TASK>
Repeat exactly, and only, the lines from the line containing "Quem é Quem" through the last line of the records below, including both.

EXTRACTED DATA>
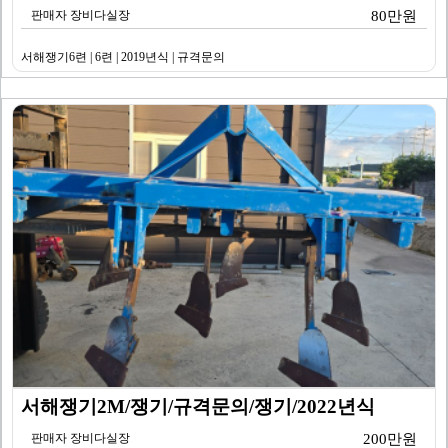
판매자 장비다실장
80만원
서해쟁기6련 | 6련 | 2019년식 | 규격문의
서해쟁기2M/쟁기/규격문의/쟁기/2022년식
판매자 장비다실장
200만원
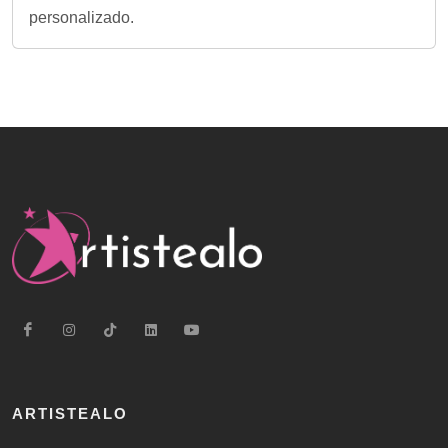
personalizado.
ARTISTEALO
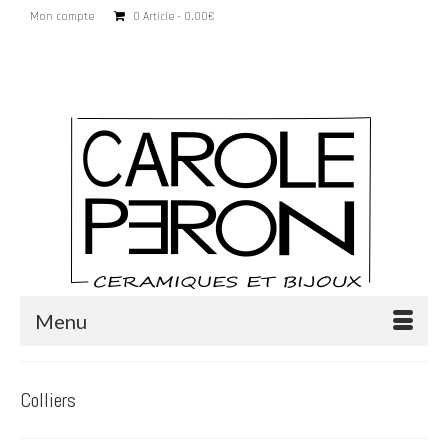
Mon compte
0 Article
0,00€
Rechercher
:
Menu
Colliers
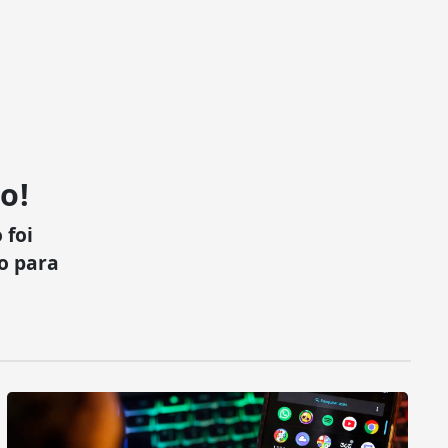
o!
 foi
xo para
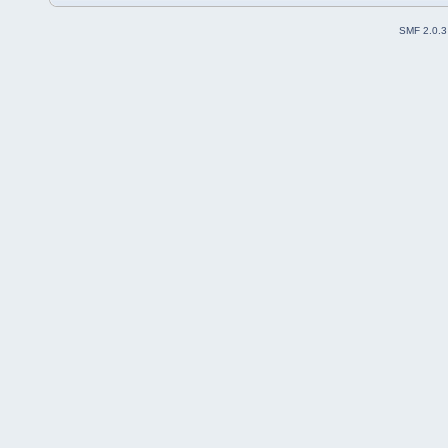
SMF 2.0.3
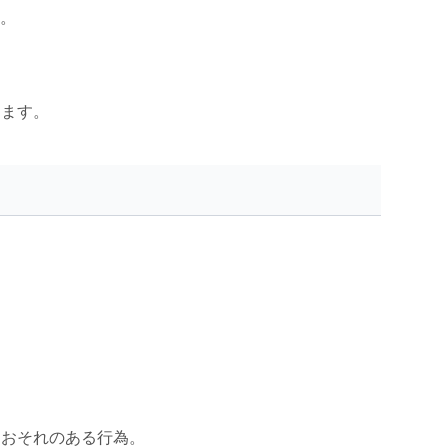
す。
します。
るおそれのある行為。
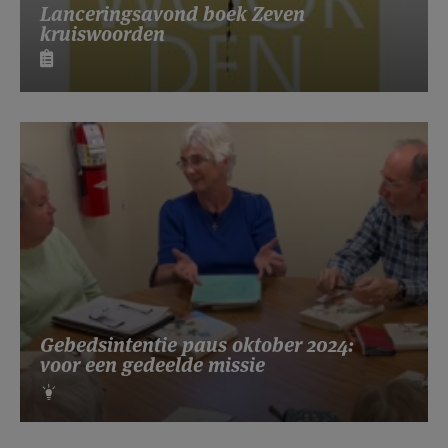
Lanceringsavond boek Zeven
kruiswoorden
Gebedsintentie paus oktober 2024:
voor een gedeelde missie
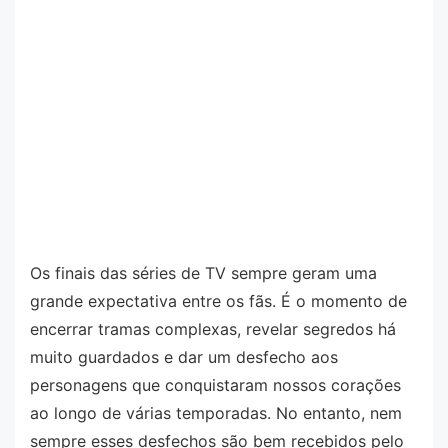
Os finais das séries de TV sempre geram uma
grande expectativa entre os fãs. É o momento de
encerrar tramas complexas, revelar segredos há
muito guardados e dar um desfecho aos
personagens que conquistaram nossos corações
ao longo de várias temporadas. No entanto, nem
sempre esses desfechos são bem recebidos pelo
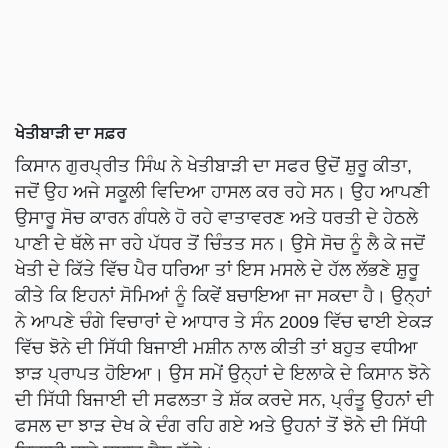
ਖੇਤੀਬਾੜੀ ਦਾ ਸਫ਼ਰ
ਕਿਸਾਨ ਗੁਰਪ੍ਰੀਤ ਸਿੰਘ ਨੇ ਖੇਤੀਬਾੜੀ ਦਾ ਸਫਰ ਉਦੋਂ ਸ਼ੁਰੂ ਕੀਤਾ,
ਜਦੋਂ ਉਹ ਅਜੇ ਸਕੂਲੀ ਵਿਦਿਆ ਹਾਸਲ ਕਰ ਰਹੇ ਸਨ। ਉਹ ਆਪਣੀ
ਉਸਾਰੂ ਸੋਚ ਕਾਰਨ ਗੰਧਲੇ ਹੋ ਰਹੇ ਵਾਤਾਵਰਣ ਅਤੇ ਧਰਤੀ ਦੇ ਹੇਠਲੇ
ਪਾਣੀ ਦੇ ਥੱਲੇ ਜਾ ਰਹੇ ਪੱਧਰ ਤੋਂ ਚਿੰਤਤ ਸਨ। ਉਸੇ ਸੋਚ ਨੂੰ ਲੈ ਕੇ ਜਦੋਂ
ਖੇਤੀ ਦੇ ਕਿੱਤੇ ਵਿੱਚ ਪੈਰ ਧਰਿਆ ਤਾਂ ਇਸ ਮਸਲੇ ਦੇ ਹੱਲ ਲੱਭਣੇ ਸ਼ੁਰੂ
ਕੀਤੇ ਕਿ ਇਹਨਾਂ ਸੋਮਿਆਂ ਨੂੰ ਕਿਵੇਂ ਬਚਾਇਆ ਜਾ ਸਕਦਾ ਹੈ। ਉਨ੍ਹਾਂ
ਨੇ ਆਪਣੇ ਚੰਗੇ ਵਿਚਾਰਾਂ ਦੇ ਆਧਾਰ ਤੇ ਸੰਨ 2009 ਵਿੱਚ ਢਾਈ ਏਕੜ
ਵਿੱਚ ਝੋਨੇ ਦੀ ਸਿੱਧੀ ਬਿਜਾਈ ਮਸ਼ੀਨ ਨਾਲ ਕੀਤੀ ਤਾਂ ਬਹੁਤ ਵਧੀਆ
ਝਾੜ ਪ੍ਰਾਪਤ ਹੋਇਆ। ਉਸ ਸਮੇਂ ਉਨ੍ਹਾਂ ਦੇ ਇਲਾਕੇ ਦੇ ਕਿਸਾਨ ਝੋਨੇ
ਦੀ ਸਿੱਧੀ ਬਿਜਾਈ ਦੀ ਸਫਲਤਾ ਤੇ ਸ਼ੱਕ ਕਰਦੇ ਸਨ, ਪ੍ਰੰਤੂ ਉਹਨਾਂ ਦੀ
ਫਸਲ ਦਾ ਝਾੜ ਦੇਖ ਕੇ ਦੰਗ ਰਹਿ ਗਏ ਅਤੇ ਉਹਨਾਂ ਤੋਂ ਝੋਨੇ ਦੀ ਸਿੱਧੀ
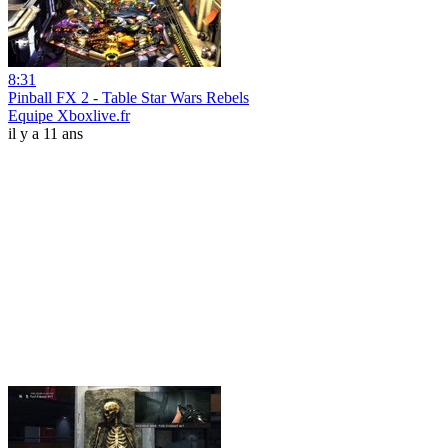
8:31
Pinball FX 2 - Table Star Wars Rebels
Equipe Xboxlive.fr
il y a 11 ans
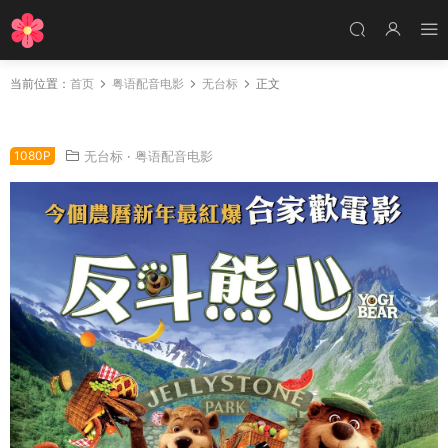
当前位置：
首页
粤语配音电影
无台标
正文
粤语配音电影反斗熊心 瑜伽熊 瑜珈熊 Yogi Bear
1080P
无台标
·
粤语配音电影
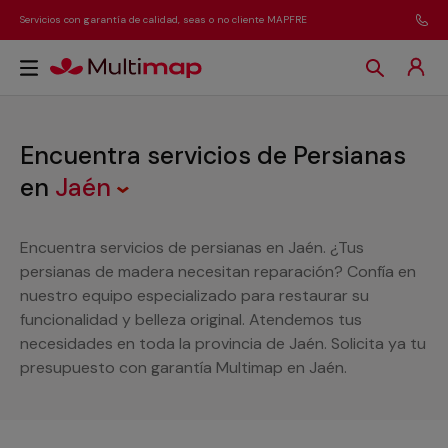
Servicios con garantía de calidad, seas o no cliente MAPFRE
Encuentra servicios de Persianas
en
Jaén
Encuentra servicios de persianas en Jaén. ¿Tus
persianas de madera necesitan reparación? Confía en
nuestro equipo especializado para restaurar su
funcionalidad y belleza original. Atendemos tus
necesidades en toda la provincia de Jaén. Solicita ya tu
presupuesto con garantía Multimap en Jaén.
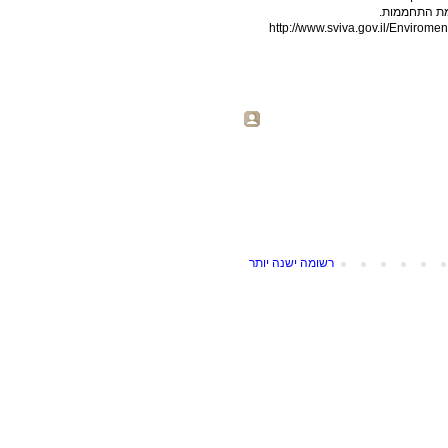
מת התחממות.
http://www.sviva.gov.il/Envirom
רשומה ישנה יותר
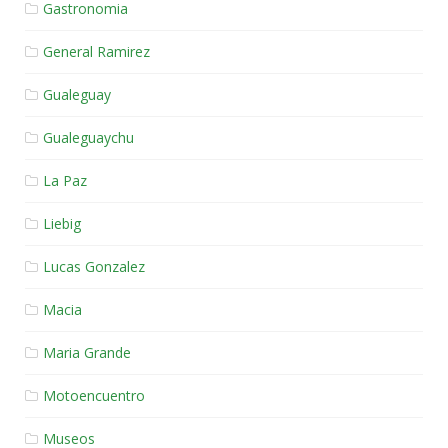
Gastronomia
General Ramirez
Gualeguay
Gualeguaychu
La Paz
Liebig
Lucas Gonzalez
Macia
Maria Grande
Motoencuentro
Museos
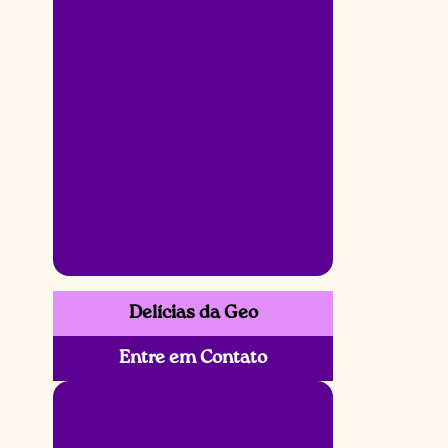
Delícias da Geo
Entre em Contato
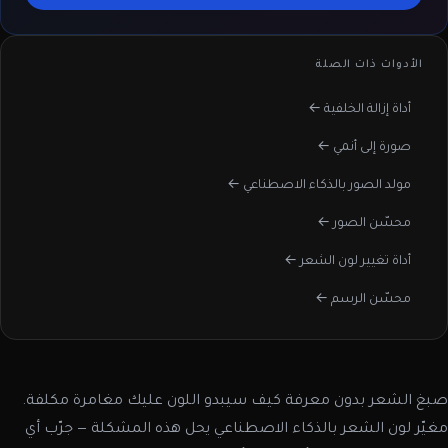
الأدوات ذات الصلة
أداة إزالة الخلفية ←
صورة إلى أنمي ←
مولد الصور بالذكاء الاصطناعي ←
محسّن الصور ←
أداة تغيير لون الشعر ←
محسّن الرسم ←
صبغ الشعر بدون معرفة كيف سيبدو اللون عليك مغامرة مكلفة.
مغيّر لون الشعر بالذكاء الاصطناعي يحل هذه المشكلة — جرّب أي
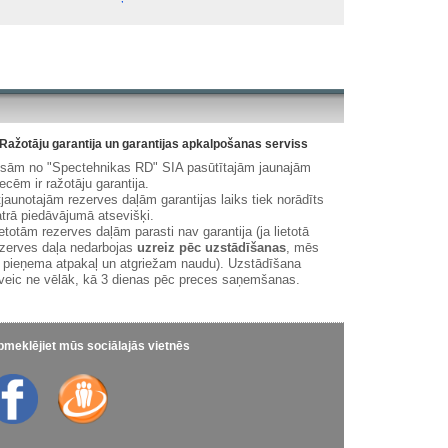
Ražotāju garantija un garantijas apkalpošanas serviss
isām no "Spectehnikas RD" SIA pasūtītajām jaunajām
ecēm ir ražotāju garantija.
jaunotajām rezerves daļām garantijas laiks tiek norādīts
trā piedāvājumā atsevišķi.
etotām rezerves daļām parasti nav garantija (ja lietotā
zerves daļa nedarbojas
uzreiz pēc uzstādīšanas
, mēs
 pieņema atpakaļ un atgriežam naudu). Uzstādīšana
veic ne vēlāk, kā 3 dienas pēc preces saņemšanas.
meklējiet mūs sociālajās vietnēs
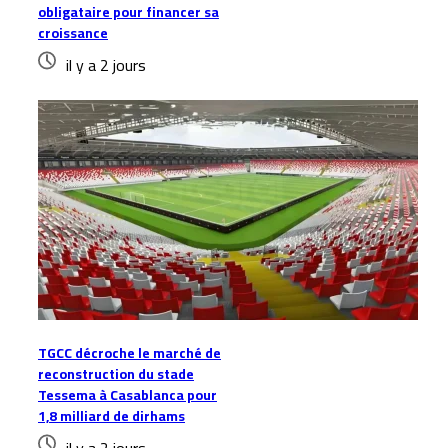
obligataire pour financer sa
croissance
il y a 2 jours
TGCC décroche le marché de
reconstruction du stade
Tessema à Casablanca pour
1,8 milliard de dirhams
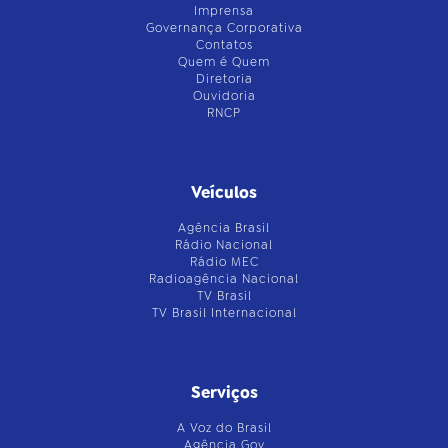
Imprensa
Governança Corporativa
Contatos
Quem é Quem
Diretoria
Ouvidoria
RNCP
Veículos
Agência Brasil
Rádio Nacional
Rádio MEC
Radioagência Nacional
TV Brasil
TV Brasil Internacional
Serviços
A Voz do Brasil
Agência Gov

EXERCISE OUTPUT>
Quem é Quem
Diretoria
Ouvidoria
RNCP
Veículos
Agência Brasil
Rádio Nacional
Rádio MEC
Radioagência Nacional
TV Brasil
TV Brasil Internacional
Serviços
A Voz do Brasil
Agência Gov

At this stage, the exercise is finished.